- **Transcribed page contents**:
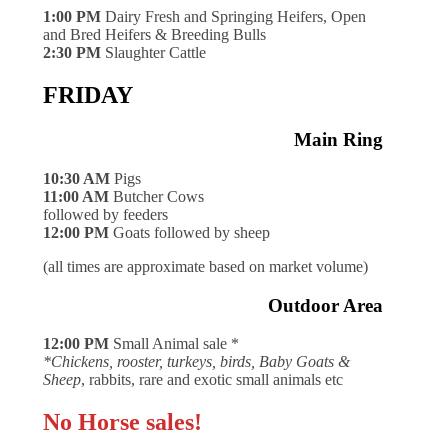
1:00 PM
Dairy Fresh and Springing Heifers, Open
and Bred Heifers & Breeding Bulls
2:30 PM
Slaughter Cattle
FRIDAY
Main Ring
10:30 AM
Pigs
11:00 AM
Butcher Cows
followed by feeders
12:00 PM
Goats followed by sheep
(all times are approximate based on market volume)
Outdoor Area
12:00 PM
Small Animal sale *
*Chickens, rooster, turkeys, birds, Baby Goats &
Sheep
, rabbits, rare and exotic small animals etc
No Horse sales!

- **What you need to do**:
Retype the records exactly, but skip the pictures.

- **Result for this exercise**:
1:00 PM
Dairy Fresh and Springing Heifers, Open
and Bred Heifers & Breeding Bulls
2:30 PM
Slaughter Cattle
FRIDAY
Main Ring
10:30 AM
Pigs
11:00 AM
Butcher Cows
followed by feeders
12:00 PM
Goats followed by sheep
(all times are approximate based on market volume)
Outdoor Area
12:00 PM
Small Animal sale *
*Chickens, rooster, turkeys, birds, Baby Goats &
Sheep
, rabbits, rare and exotic small animals etc
No Horse sales!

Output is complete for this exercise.